The results of regression analyses found that poorer preoperative functional statuses determined by AKS, WOMAC, and SF-36 scores were related to poorer BMD T-scores, even after adjusting for the effects of major confounders, namely, age and body mass index. These findings lead us to speculate that the protective effect of a greater body mass index against osteoporosis is diluted by functional deterioration in patients with advanced knee OA. Several previous studies have also reported the presence of a positive correlation between BMD and physical exercise (19, 20). We also found that the relationship was more prominent in BMD T-score of the proximal femur than that of the lumbar spine (Table 6). The reason of this finding is unclear. One possible explanation might be that, compared to the BMD of the lumbar spine, the BMD of the proximal femur would be more susceptible to the functional deterioration caused by advanced knee OA, such as difficulty in walking, stair climbing, and so on. However, this speculation should be confirmed by further study. Moreover, as this study is a cross-sectional study, we were not able to draw a conclusion for a causal relationship between the functional status and the BMD condition.

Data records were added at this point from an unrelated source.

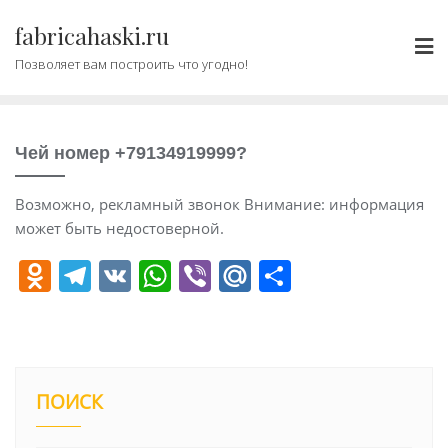
Промотать
fabricahaski.ru
к
содержимому
Позволяет вам построить что угодно!
Чей номер +79134919999?
Возможно, рекламный звонок Внимание: информация
может быть недостоверной.
O
T
V
W
Vi
M
О
d
el
K
h
b
ai
т
n
e
at
er
l.
п
o
gr
s
R
р
kl
a
A
u
а
ПОИСК
a
m
p
в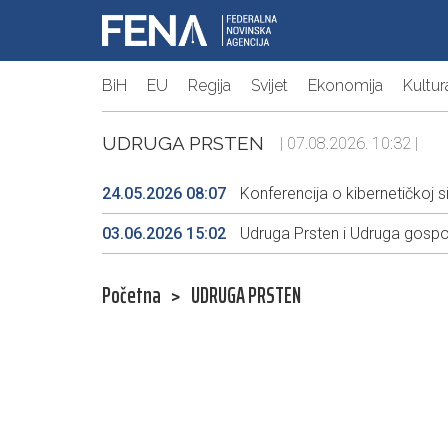
BiH
EU
Regija
Svijet
Ekonomija
Kultur
UDRUGA PRSTEN
| 07.08.2026. 10:32 |
24.05.2026 08:07
Konferencija o kibernetičkoj s
03.06.2026 15:02
Udruga Prsten i Udruga gospo
Početna
>
UDRUGA PRSTEN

Several limitations of the present study should be noted. First, although the calculated sample size using a priori power analysis was a minimum of 64 subjects per study group for this study, we recruited more subjects than the sample size to provide more reliable information on the prevalence of osteoporosis in the knee OA patients. When a sample size is too large, there would be a risk that very small difference of the results between the groups could be interpreted as clinically meaningful difference. Nevertheless, even with large sample size, the BMD values and prevalence of osteoporosis between the age and body mass index-matched knee OA and control groups were not statistically different in this study. Thus, large sample size would not make a problem for interpretation of our results. Second, our study was conducted in Korean women aged >65 yr, and thus, our results may not be applicable to other populations, such as, men, younger subjects, and subjects with different ethnicities. Third, this study focused on advanced OA of the knee, and thus, our conclusions concerning the relationship between BMD and OA cannot be applied to other joints or to those with earlier stage knee OA. Fourth, as mentioned previously, even though we found relationship between poorer clinical scores and poorer BMD T-scores in our knee OA group, this result cannot be used to determine a causal relationship because of cross-sectional nature of our study.

In conclusion, this study demonstrates that a considerable proportion of elderly female patients with advanced knee OA have osteoporosis and its prevalence is similar with the community based control group when matched age and body mass index. This finding indicates that advanced knee OA per se does not have a marked protective effect against osteoporosis. In addition, this study found that more functional deteriorations would be related to poorer BMD in the patients with advanced knee OA. Based on our findings, we propose that more attention should be paid to identification and treatment of osteoporosis in elderly female patients with advanced knee OA undergoing TKA.